Este, è lo spreco finale?

Este, è lo spreco finale?

Nell’anticipo del quartultimo turno, i giallorossi cadono in casa col minimo scarto contro il Mezzolara e dicono probabilmente addio alla promozione.

ESTE-MEZZOLARA 0-1

ESTE: Fantin, Barison, Boron, Lelj, Meneghello, Colman Castro, Asti Brun (33’ st Carani), Rubbo (17’ st Gusella), Moresco, Rondon, Turetta (10’ st Sottovia). A disp: Bagherini, Salvato, South, Mario. Allenatore: Zattarin.

MEZZOLARA: Romano, Arlotti, Fiorini, Akilo (1’ st Arseno), Cicerchia, Rupolo, Buscarini, Landi, Bazzani, Nicolini, Semprini.

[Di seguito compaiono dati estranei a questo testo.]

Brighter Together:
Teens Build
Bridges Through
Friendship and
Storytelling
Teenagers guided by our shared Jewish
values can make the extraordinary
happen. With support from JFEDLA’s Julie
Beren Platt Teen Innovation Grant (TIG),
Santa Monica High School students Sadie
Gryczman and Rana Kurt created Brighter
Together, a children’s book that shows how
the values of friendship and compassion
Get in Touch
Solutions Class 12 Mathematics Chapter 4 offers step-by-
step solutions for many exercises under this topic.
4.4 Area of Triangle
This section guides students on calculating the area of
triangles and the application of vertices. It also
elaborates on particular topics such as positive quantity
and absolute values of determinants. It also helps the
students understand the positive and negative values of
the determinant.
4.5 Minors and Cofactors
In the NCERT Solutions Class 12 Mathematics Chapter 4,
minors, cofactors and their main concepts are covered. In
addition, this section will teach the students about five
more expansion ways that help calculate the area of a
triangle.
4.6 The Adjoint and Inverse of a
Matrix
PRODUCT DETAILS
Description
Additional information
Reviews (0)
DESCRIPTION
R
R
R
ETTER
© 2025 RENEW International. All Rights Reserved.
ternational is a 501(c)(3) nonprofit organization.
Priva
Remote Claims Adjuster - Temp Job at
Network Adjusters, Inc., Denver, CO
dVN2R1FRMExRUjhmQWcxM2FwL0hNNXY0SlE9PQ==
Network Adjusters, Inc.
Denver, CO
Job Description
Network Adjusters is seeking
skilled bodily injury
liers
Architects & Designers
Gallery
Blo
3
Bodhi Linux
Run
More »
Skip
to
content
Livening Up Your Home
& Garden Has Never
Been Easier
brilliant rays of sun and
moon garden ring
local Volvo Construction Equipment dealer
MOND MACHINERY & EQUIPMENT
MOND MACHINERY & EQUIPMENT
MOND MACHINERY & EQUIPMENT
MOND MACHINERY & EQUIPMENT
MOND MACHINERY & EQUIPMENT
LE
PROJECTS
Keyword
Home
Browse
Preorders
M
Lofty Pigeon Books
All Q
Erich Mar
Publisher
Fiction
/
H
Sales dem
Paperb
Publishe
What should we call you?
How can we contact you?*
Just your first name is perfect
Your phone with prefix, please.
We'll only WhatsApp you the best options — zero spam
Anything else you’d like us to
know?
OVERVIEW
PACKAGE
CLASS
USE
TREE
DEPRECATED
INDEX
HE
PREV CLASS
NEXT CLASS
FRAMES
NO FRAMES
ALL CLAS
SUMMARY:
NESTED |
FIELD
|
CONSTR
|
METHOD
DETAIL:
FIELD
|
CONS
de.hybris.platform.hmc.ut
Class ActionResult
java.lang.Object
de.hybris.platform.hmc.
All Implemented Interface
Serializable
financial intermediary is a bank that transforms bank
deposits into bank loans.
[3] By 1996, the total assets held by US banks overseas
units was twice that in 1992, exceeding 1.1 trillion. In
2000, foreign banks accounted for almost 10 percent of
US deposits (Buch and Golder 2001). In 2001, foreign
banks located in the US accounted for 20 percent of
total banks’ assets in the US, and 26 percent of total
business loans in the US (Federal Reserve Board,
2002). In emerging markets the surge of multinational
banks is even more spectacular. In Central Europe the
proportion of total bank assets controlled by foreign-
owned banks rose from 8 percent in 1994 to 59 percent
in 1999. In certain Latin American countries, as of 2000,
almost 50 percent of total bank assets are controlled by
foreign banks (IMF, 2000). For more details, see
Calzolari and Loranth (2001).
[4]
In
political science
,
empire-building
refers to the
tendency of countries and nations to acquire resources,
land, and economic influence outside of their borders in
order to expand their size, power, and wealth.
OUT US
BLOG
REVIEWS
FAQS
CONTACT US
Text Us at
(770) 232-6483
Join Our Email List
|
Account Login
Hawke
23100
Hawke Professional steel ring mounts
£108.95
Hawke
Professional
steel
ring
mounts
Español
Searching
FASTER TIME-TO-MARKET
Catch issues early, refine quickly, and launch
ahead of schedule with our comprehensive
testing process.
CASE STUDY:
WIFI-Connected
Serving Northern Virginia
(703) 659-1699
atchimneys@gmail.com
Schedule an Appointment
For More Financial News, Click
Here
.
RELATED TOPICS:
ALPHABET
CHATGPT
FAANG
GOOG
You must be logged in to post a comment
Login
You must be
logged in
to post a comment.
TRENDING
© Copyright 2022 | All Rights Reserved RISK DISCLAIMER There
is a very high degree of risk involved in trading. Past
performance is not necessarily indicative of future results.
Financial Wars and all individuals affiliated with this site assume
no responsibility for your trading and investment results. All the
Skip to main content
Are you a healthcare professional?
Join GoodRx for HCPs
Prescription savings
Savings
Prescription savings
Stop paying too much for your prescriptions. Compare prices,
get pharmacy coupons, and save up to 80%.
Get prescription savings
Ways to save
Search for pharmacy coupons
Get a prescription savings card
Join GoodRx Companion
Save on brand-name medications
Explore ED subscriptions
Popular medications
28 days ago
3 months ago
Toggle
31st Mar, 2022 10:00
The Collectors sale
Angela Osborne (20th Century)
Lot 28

A disp: Farnè, Pirelli, Albini, Paradisi, Chendi, Thana. Allenatore: Benuzzi.

ARBITRO: Baroni di Firenze (Potenza-Orlando).

RETE: 43’ pt Nicolini (M).

NOTE: Ammoniti Boron, Lelj (E), Arlotti, Cicerchia (M). Spettatori 700 circa.

Un film già visto da queste parti. Come già accaduto in passato con Treviso e Montichiari, un’Este più sprecone del solito, incappa nell’ennesima sconfitta casalinga, proprio nello scontro diretto col Mezzolara, quando mancano ormai solo 3 turni al termine della regular season, regalando probabilmente al Forlì (impegnato domani contro un Lanciotto già tranquillo) il via libera per la promozione diretta.

I bolognesi, dal canto loro, si limitano a sfruttare al meglio l’unica conclusione a rete avuta durante tutti i 90’ e confermano l’eccezionale ruolino di marcia che li ha portati ad agganciare al secondo posto proprio gli atestini.

Nel conto delle emozioni, la partita si può dividere nettamente a metà: tanto avara la prima frazione, quanto ricca la seconda. Nei primi 45’ si contano infatti due sole conclusioni: la prima, al 3’, sugli sviluppi di un corner, con Moresco che calcia di controbalzo un pallone rimpallato dalla difesa e il portiere bravo a respingere il tiro sulla linea. Per assistere alla seconda, bisognerà poi attendere 40 lunghi minuti ma per i tifosi bolognesi ne varrà la pena. Al 43’ è infatti capitan Bazzani che rimette al centro di prima dalla destra, favorendo il colpo di testa col quale Nicolini supera con un pallonetto altissimo Fantin sul secondo palo.

Per assistere al risveglio dei padroni di casa, forse ammaliati dalla presenza in tribuna della showgirl Alessia Merz, moglie di Bazzani, bisogna attendere la seconda parte della ripresa, dove – in coincidenza con l’entrata in campo di Sottovia, tenuto inspiegabilmente in panchina a favore di uno spento Turetta – l’Este dà fondo alle residue energie per mettere in piedi una sorta di assedio alla porta biancoblù.

Il numero 18 ha subito l’occasione buona per pareggiare al 28’, quando coglie il palo in girata su assist di Boron. Un minuto dopo, ancora Sottovia controlla in area ma spara alto, mentre al 31’ è Colman a crossare da sinistra e Moresco a mancare l’appuntamento sotto porta. Passa un minuto e il copione si ripete: Sottovia devia di testa, Romano salva e Moresco alza la mira. Le ultime tre occasioni portano, infine, ancora la firma di Sottovia, che al 40’ spara addosso all’estremo difensore in disperata uscita, al 43’ sfiora il palo di testa e, infine, al 90’, servito in profondità da Rondon, riesce scartare anche il portiere ma, a porta vuota, calcia alle stelle, provocando la disperazione dei compagni e del pubblico.